Currently, David Anderson (The Mind Project, Illinois State University) researches among many interests, what it takes to be a ‘person’. He explores the possibility as a “valuable educational enterprise to do our best to simulate minds and persons. In the very attempt, we learn more about the nature of the mind and about ourselves. At the very least, it forces us to probe our own concept of personhood.”

He asks: what are the properties necessary for being a person? “Many properties have been suggested as being necessary for being a person: Intelligence, the capacity to speak a language, creativity, the ability to make moral judgments, consciousness, free will, a soul, self-awareness . . and the list could go on almost indefinitely. Which properties do you think are individually necessary and jointly sufficient for being a person?”  Something else to think about?

With just a glimpse of the many amazing minds who have considered the mind, conjured up ideas, reflected upon its source, object and purpose … to delve further is, in fact, almost mind-blowing!

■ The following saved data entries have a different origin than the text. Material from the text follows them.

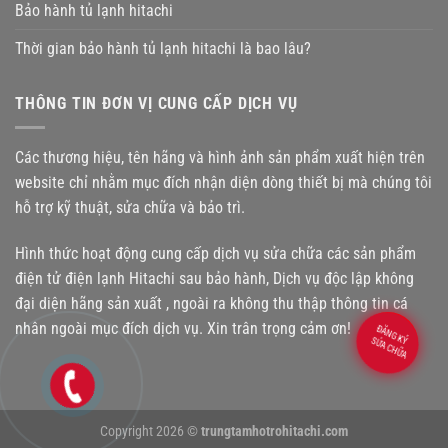
Bảo hành tủ lạnh hitachi
Thời gian bảo hành tủ lạnh hitachi là bao lâu?
THÔNG TIN ĐƠN VỊ CUNG CẤP DỊCH VỤ
Các thương hiệu, tên hãng và hình ảnh sản phẩm xuất hiện trên
website chỉ nhằm mục đích nhận diện dòng thiết bị mà chúng tôi
hỗ trợ kỹ thuật, sửa chữa và bảo trì.
Hình thức hoạt động cung cấp dịch vụ sửa chữa các sản phẩm
điện tử điện lạnh Hitachi sau bảo hành, Dịch vụ độc lập không
đại diện hãng sản xuất , ngoài ra không thu thập thông tin cá
nhân ngoài mục đích dịch vụ. Xin trân trọng cảm ơn!
ĐĂNG KÝ
SỬA CHỮA
Copyright 2026 ©
trungtamhotrohitachi.com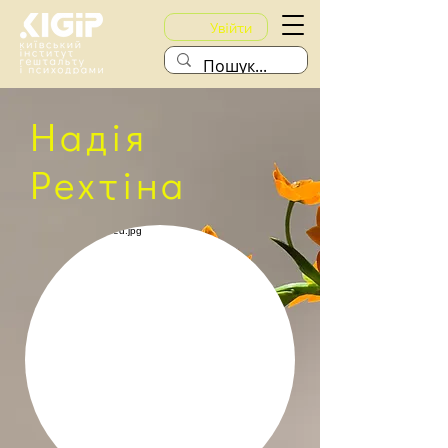
Увійти
Надія
Рехтіна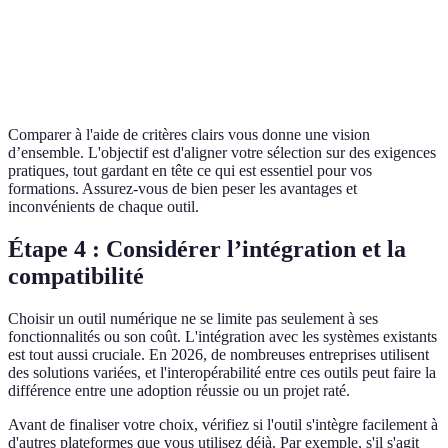
Optio
Fonctionnalités
Limitée
Avancée
Standard
la plu
puiss
Comparer à l'aide de critères clairs vous donne une vision
d’ensemble. L'objectif est d'aligner votre sélection sur des exigences
pratiques, tout gardant en tête ce qui est essentiel pour vos
formations. Assurez-vous de bien peser les avantages et
inconvénients de chaque outil.
Étape 4 : Considérer l’intégration et la
compatibilité
Choisir un outil numérique ne se limite pas seulement à ses
fonctionnalités ou son coût. L'intégration avec les systèmes existants
est tout aussi cruciale. En 2026, de nombreuses entreprises utilisent
des solutions variées, et l'interopérabilité entre ces outils peut faire la
différence entre une adoption réussie ou un projet raté.
Avant de finaliser votre choix, vérifiez si l'outil s'intègre facilement à
d'autres plateformes que vous utilisez déjà. Par exemple, s'il s'agit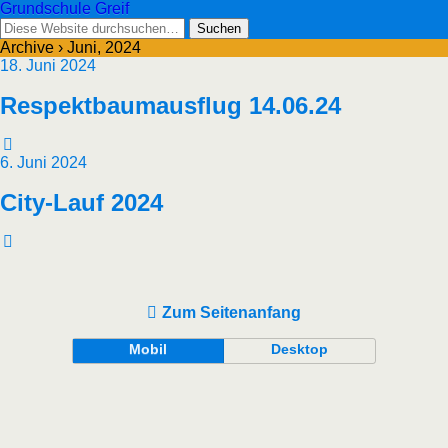
Grundschule Greif
Archive › Juni, 2024
18. Juni 2024
Respektbaumausflug 14.06.24
6. Juni 2024
City-Lauf 2024
Zum Seitenanfang
Mobil
Desktop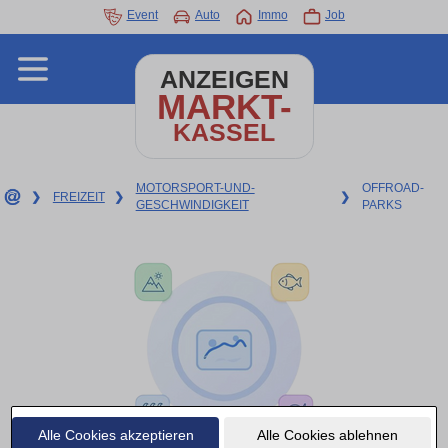
Event
Auto
Immo
Job
ANZEIGEN
MARKT-
KASSEL
MOTORSPORT-UND-
OFFROAD-
❯
FREIZEIT
❯
❯
GESCHWINDIGKEIT
PARKS
Alle Cookies akzeptieren
Alle Cookies ablehnen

And then another wise man, my mentor and our inspiration at the Stillness Meditation Therapy Centre, the psychiatrist and scholar Ainslie Meares, tabled that, as the body needs rest, so does the mind. Meares isolated a style of mental relaxation (aka ‘meditation’) to permit the mind to utilize one of its many natural states. Rather than following the concept of mindfulness which has become popularised today, to care for the mind Meares originated the concept of pure stillness: mental rest, or reverie, to re-establish mental homeostasis and help people restore mental health.
Here’s a valuable thought from his little book titled ‘Thoughts’:

To think
Without thoughts in our mind;
And we come to know
What we did not know before

So!
Do we ever stop to think about what we’re thinking? Even more importantly, do we stop to think that we might be thinking too much? Maybe it’s time to give your mind the rest it deserves.  After all this thinking and all this interesting exploration, that’s certainly my next step right now!